*** AVAILABLE DATA ***

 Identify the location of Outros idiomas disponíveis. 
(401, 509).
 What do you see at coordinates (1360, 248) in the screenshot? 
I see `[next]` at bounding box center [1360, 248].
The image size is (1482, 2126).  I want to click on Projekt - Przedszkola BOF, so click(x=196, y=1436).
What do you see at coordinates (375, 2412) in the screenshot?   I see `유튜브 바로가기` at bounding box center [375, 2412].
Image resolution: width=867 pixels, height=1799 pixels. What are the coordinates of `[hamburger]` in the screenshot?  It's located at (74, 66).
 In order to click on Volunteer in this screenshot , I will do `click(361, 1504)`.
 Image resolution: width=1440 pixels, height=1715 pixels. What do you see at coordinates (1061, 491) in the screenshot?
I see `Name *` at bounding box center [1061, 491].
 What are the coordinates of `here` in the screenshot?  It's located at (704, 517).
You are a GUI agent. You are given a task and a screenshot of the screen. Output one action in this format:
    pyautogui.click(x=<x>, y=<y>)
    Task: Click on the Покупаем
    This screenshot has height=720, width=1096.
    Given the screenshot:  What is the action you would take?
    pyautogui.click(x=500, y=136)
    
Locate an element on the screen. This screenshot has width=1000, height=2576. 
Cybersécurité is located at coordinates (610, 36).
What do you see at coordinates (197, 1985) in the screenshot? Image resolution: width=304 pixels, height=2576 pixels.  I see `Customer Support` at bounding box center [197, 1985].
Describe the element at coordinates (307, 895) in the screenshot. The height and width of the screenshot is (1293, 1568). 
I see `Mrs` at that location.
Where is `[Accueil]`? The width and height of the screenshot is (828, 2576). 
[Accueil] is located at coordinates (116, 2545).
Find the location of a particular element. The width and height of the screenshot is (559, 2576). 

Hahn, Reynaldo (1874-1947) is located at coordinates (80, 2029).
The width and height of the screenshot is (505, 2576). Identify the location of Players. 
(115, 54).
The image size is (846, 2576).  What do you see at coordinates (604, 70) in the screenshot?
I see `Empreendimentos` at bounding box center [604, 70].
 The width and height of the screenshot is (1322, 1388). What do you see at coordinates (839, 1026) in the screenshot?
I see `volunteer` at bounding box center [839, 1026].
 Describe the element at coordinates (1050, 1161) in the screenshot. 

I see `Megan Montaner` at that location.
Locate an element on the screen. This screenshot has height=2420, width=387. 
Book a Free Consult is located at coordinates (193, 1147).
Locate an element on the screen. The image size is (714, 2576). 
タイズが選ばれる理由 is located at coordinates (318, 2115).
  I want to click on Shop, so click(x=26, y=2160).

*** End of AVAILABLE DATA ***

TRY IT:
Nothing but an exact reproduction of the entries is wanted.

RESPONSE AREA:
 Identify the location of Outros idiomas disponíveis. 
(401, 509).
 What do you see at coordinates (1360, 248) in the screenshot? 
I see `[next]` at bounding box center [1360, 248].
The image size is (1482, 2126).  I want to click on Projekt - Przedszkola BOF, so click(x=196, y=1436).
What do you see at coordinates (375, 2412) in the screenshot?   I see `유튜브 바로가기` at bounding box center [375, 2412].
Image resolution: width=867 pixels, height=1799 pixels. What are the coordinates of `[hamburger]` in the screenshot?  It's located at (74, 66).
 In order to click on Volunteer in this screenshot , I will do `click(361, 1504)`.
 Image resolution: width=1440 pixels, height=1715 pixels. What do you see at coordinates (1061, 491) in the screenshot?
I see `Name *` at bounding box center [1061, 491].
 What are the coordinates of `here` in the screenshot?  It's located at (704, 517).
You are a GUI agent. You are given a task and a screenshot of the screen. Output one action in this format:
    pyautogui.click(x=<x>, y=<y>)
    Task: Click on the Покупаем
    This screenshot has height=720, width=1096.
    Given the screenshot:  What is the action you would take?
    pyautogui.click(x=500, y=136)
    
Locate an element on the screen. This screenshot has width=1000, height=2576. 
Cybersécurité is located at coordinates (610, 36).
What do you see at coordinates (197, 1985) in the screenshot? Image resolution: width=304 pixels, height=2576 pixels.  I see `Customer Support` at bounding box center [197, 1985].
Describe the element at coordinates (307, 895) in the screenshot. The height and width of the screenshot is (1293, 1568). 
I see `Mrs` at that location.
Where is `[Accueil]`? The width and height of the screenshot is (828, 2576). 
[Accueil] is located at coordinates (116, 2545).
Find the location of a particular element. The width and height of the screenshot is (559, 2576). 

Hahn, Reynaldo (1874-1947) is located at coordinates (80, 2029).
The width and height of the screenshot is (505, 2576). Identify the location of Players. 
(115, 54).
The image size is (846, 2576).  What do you see at coordinates (604, 70) in the screenshot?
I see `Empreendimentos` at bounding box center [604, 70].
 The width and height of the screenshot is (1322, 1388). What do you see at coordinates (839, 1026) in the screenshot?
I see `volunteer` at bounding box center [839, 1026].
 Describe the element at coordinates (1050, 1161) in the screenshot. 

I see `Megan Montaner` at that location.
Locate an element on the screen. This screenshot has height=2420, width=387. 
Book a Free Consult is located at coordinates (193, 1147).
Locate an element on the screen. The image size is (714, 2576). 
タイズが選ばれる理由 is located at coordinates (318, 2115).
  I want to click on Shop, so click(x=26, y=2160).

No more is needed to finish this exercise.